#### [Task item]
Among the lines below, a stretch begins at the one with "See the attached image. Trace spleen." and ends at the one with "Look at this". Repeat that stretch exactly, ends included.

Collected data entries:
'''

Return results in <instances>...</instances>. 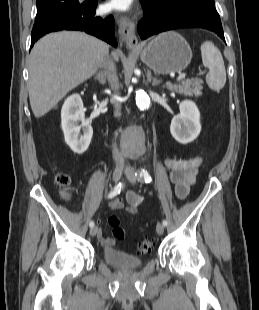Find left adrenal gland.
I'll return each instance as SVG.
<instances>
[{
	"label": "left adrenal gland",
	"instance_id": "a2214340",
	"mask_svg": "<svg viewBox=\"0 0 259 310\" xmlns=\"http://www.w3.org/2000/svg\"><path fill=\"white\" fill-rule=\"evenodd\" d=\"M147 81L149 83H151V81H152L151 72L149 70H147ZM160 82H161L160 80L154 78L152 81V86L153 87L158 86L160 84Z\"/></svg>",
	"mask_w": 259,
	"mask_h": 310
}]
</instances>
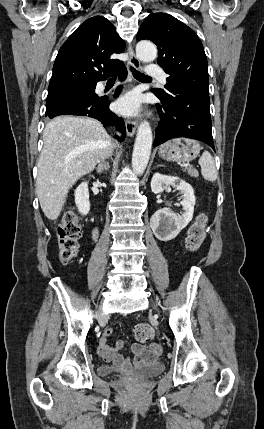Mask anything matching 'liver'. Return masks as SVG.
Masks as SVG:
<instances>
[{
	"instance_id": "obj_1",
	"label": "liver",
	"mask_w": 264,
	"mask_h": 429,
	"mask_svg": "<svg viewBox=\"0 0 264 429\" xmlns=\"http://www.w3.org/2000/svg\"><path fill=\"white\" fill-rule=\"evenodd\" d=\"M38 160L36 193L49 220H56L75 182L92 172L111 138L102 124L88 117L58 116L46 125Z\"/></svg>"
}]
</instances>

'''
'''

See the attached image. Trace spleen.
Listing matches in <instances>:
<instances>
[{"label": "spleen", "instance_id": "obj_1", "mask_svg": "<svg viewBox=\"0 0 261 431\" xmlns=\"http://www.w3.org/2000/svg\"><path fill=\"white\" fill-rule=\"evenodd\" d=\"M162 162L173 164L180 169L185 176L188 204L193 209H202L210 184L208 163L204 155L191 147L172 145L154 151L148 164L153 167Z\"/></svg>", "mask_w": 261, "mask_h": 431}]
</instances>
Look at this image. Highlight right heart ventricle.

'''

#### [Exercise result]
See the attached image. Trace spleen.
Listing matches in <instances>:
<instances>
[{"label": "spleen", "instance_id": "obj_1", "mask_svg": "<svg viewBox=\"0 0 261 431\" xmlns=\"http://www.w3.org/2000/svg\"><path fill=\"white\" fill-rule=\"evenodd\" d=\"M162 162L173 164L180 169L185 176L188 204L193 209H202L210 184L208 163L204 155L191 147L172 145L154 151L148 164L153 167Z\"/></svg>", "mask_w": 261, "mask_h": 431}]
</instances>
Look at this image. Highlight right heart ventricle.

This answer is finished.